(Extracted page text data)
——

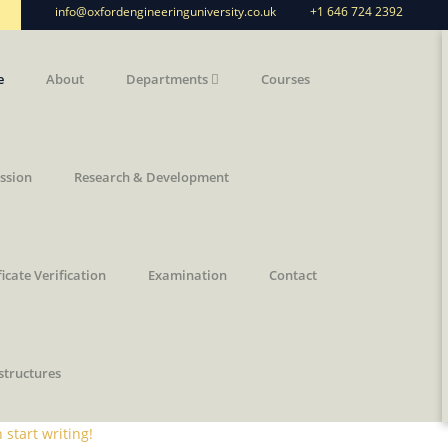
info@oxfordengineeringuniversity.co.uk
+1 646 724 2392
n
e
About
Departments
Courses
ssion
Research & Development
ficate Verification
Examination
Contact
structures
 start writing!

——

YOUR INSTRUCTIONS -
Retype the data exactly; images stay out.

YOUR RESPONSE -
info@oxfordengineeringuniversity.co.uk
+1 646 724 2392
n
e
About
Departments
Courses
ssion
Research & Development
ficate Verification
Examination
Contact
structures
 start writing!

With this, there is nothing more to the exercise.